We have five children in our family. Because of that, one of our chief preoccupations while raising them has been the problem of how to impart the ideas and attitudes of Freethought to them. Needless to say, we have had to blaze our own trail. While others can simply deliver their children into the care of priests or nuns or sit them in front of Bible-story videos, we have had to be a bit more imaginative.
I can't say we've never spanked our children, but we've relied mostly on "time-out" punishment. "Time out" — the old "sit on a chair or stand in the corner" — has the virtue of allowing both parent and child to think about what's happened before trying to come to grips with it. In my experience, this is to the advantage of the parent more than the child.
This has been key for us: that "time out" is not just a penalty box after which the child is released and nothing more is said. "Time out" is started when the problem — the broken article or the broken rule, the fight, the disrespect, or whatever it may be — happens. But, afterwards, the problem is discussed, beginning with the child explaining what the problem was, why it was serious enough to warrant the "time out," why it happened (the least useful element of the process as children usually don't know why they did what they did, or the "reasons" they offer are ad hoc inventions), and how it's going to be prevented in the future.
These discussions usually involve familiar themes having to do with privacy, sharing, respect for others, putting one's immediate desires into perspective — both that of others and that of the "big picture" of one's own desires — as well as forgiveness, patience, good sportsmanship, loss, anger, shame and many other things that are the stuff of everyday life. Although disciplining children is very trying, it's also true that these times can be among those that can hae the greatest impact on adults. It is often at these times that one may be reminded both of the importance of so many things that we tend to take for granted and the sad lot of all of us in having to figure out so many of them through difficult and painful personal experience.
So I have come to feel that the post-"timeout" lecture is very important in raising Freethinking children. For this is how children learn that when Mom and Dad say something is wrong, it's not just wrong just because Mom and Dad say it is. Rather, Mom and Dad have their reasons. And the child's participation in the after-the-fact process of understanding what happened is also a part both of their "punishment" and their moral education, just as being drilled in the multiplication table — cycling the information into and out of the brain over and over again — teaches proficiency in mathematics.
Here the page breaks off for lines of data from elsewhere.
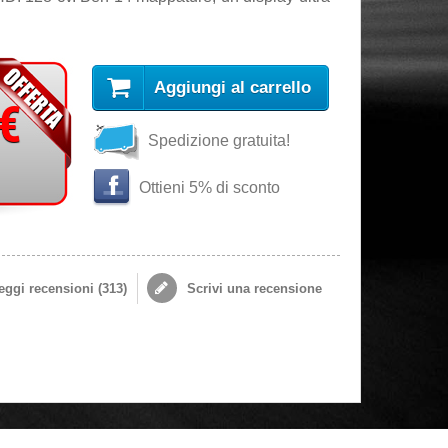
Aggiungi al carrello
 €
Spedizione gratuita!
Ottieni 5% di sconto
ggi recensioni (
313
)
Scrivi una recensione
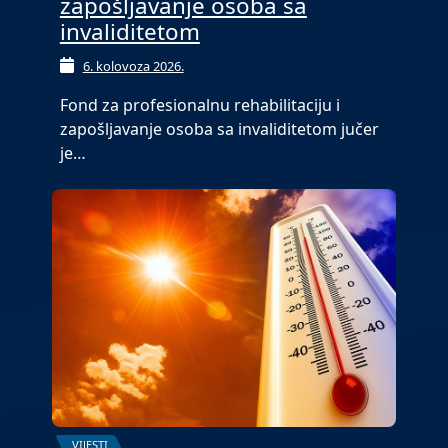
zapošljavanje osoba sa
invaliditetom
6. kolovoza 2026.
Fond za profesionalnu rehabilitaciju i
zapošljavanje osoba sa invaliditetom jučer
je…
VIJESTI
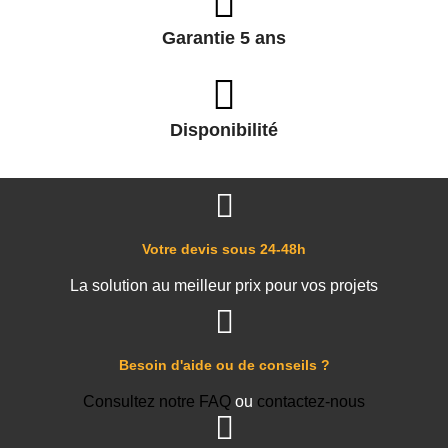
Garantie 5 ans
Disponibilité
Votre devis sous 24-48h
La solution au meilleur prix pour vos projets
Besoin d'aide ou de conseils ?
Consultez notre FAQ
ou
contactez-nous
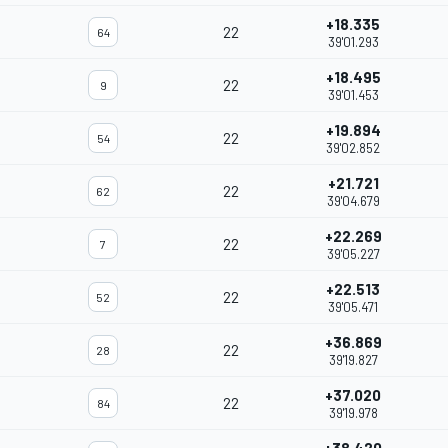
+18.335
22
64
39'01.293
+18.495
22
9
39'01.453
+19.894
22
54
39'02.852
+21.721
22
62
39'04.679
+22.269
22
7
39'05.227
+22.513
22
52
39'05.471
+36.869
22
28
39'19.827
+37.020
22
84
39'19.978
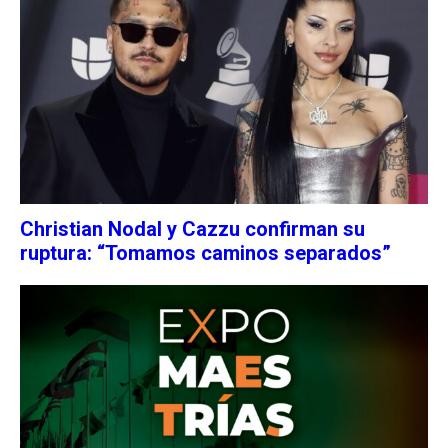
Christian Nodal y Cazzu confirman su
ruptura: “Tomamos caminos separados”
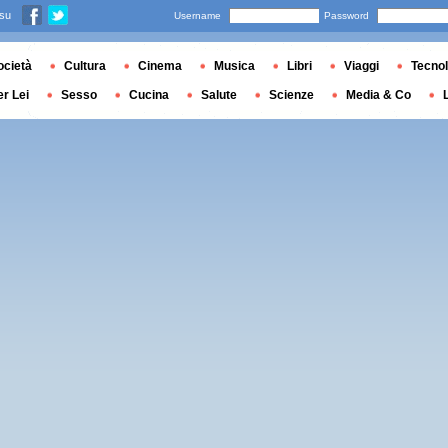
 su
Username
Password
ocietà
Cultura
Cinema
Musica
Libri
Viaggi
Tecnol
er Lei
Sesso
Cucina
Salute
Scienze
Media & Co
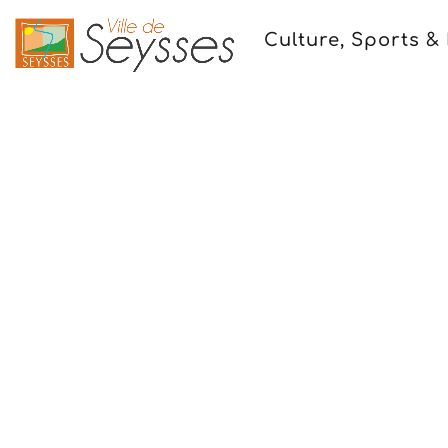
Culture, Sports & 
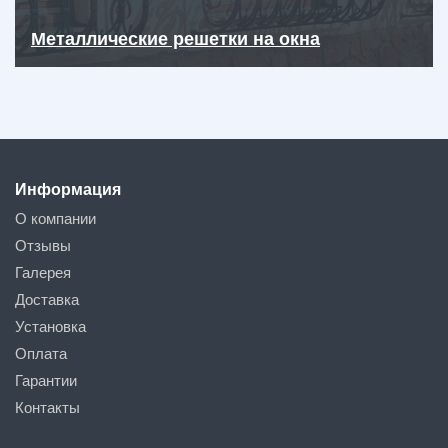
Металлические решетки на окна
Информация
О компании
Отзывы
Галерея
Доставка
Установка
Оплата
Гарантии
Контакты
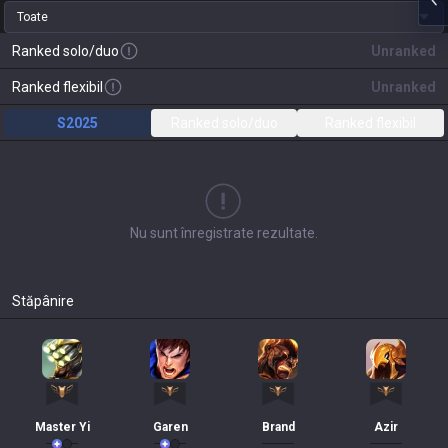
Toate
Ranked solo/duo
Unranked
Ranked flexibil
Unranked
S2025
Ranked solo/duo
Ranked flexibil
Nu sunt înregistrate rezultate.
Stăpânire
Master Yi
Garen
Brand
Azir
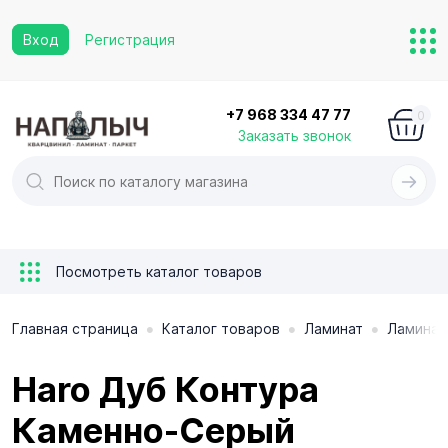
Вход
Регистрация
+7 968 334 47 77
0
Заказать звонок
Посмотреть каталог товаров
•
•
•
Главная страница
Каталог товаров
Ламинат
Ламинат
Haro Дуб Контура
Каменно-Серый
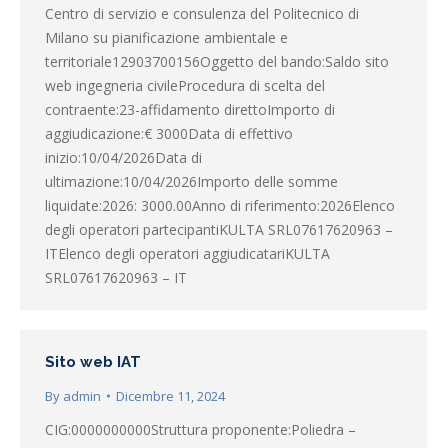
Centro di servizio e consulenza del Politecnico di
Milano su pianificazione ambientale e
territoriale12903700156Oggetto del bando:Saldo sito
web ingegneria civileProcedura di scelta del
contraente:23-affidamento direttoImporto di
aggiudicazione:€ 3000Data di effettivo
inizio:10/04/2026Data di
ultimazione:10/04/2026Importo delle somme
liquidate:2026: 3000.00Anno di riferimento:2026Elenco
degli operatori partecipantiKULTA SRL07617620963 –
ITElenco degli operatori aggiudicatariKULTA
SRL07617620963 – IT
Sito web IAT
By
admin
Dicembre 11, 2024
CIG:0000000000Struttura proponente:Poliedra –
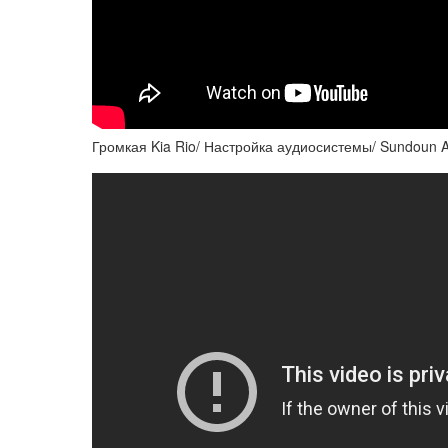
Громкая Kia Rio/ Настройка аудиосистемы/ Sundoun 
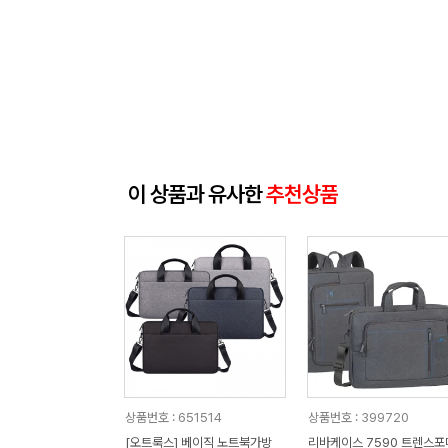
이 상품과 유사한
추천상품
상품번호 : 651514
상품번호 : 399720
[오트룩스] 베이직 노트북가방
리바케이스 7590 트렌스포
I won't say it always works perfectly, but it's the time and the repetition that are important and not how well each and every instance is resolved. That, too, is important for children to learn: that rarely is anything 100%, and that we all — even parents — must sometimes be content with settling for less.
We always conclude the post-"timeout" interview with the question: "What is the most important thing"? There's only one right answer, and our aim has been to see to it that our children have known the right answer since before they can remember: "To be good." And isn't this true, after all? Isn't the whole point of our existence to be good?
It's certainly fair to ask: "What is being good?" Although I don't think our children ever jumped to that question on their own, we could tell when they were ready to make the next step. And the next step, for us, was getting across the idea that being good means applied understanding. That is, it means both knowledge and action that fit the circumstances. So the right answer to the question "What is being good?" is, as we have taught our children: "To know what's right and do what's right.?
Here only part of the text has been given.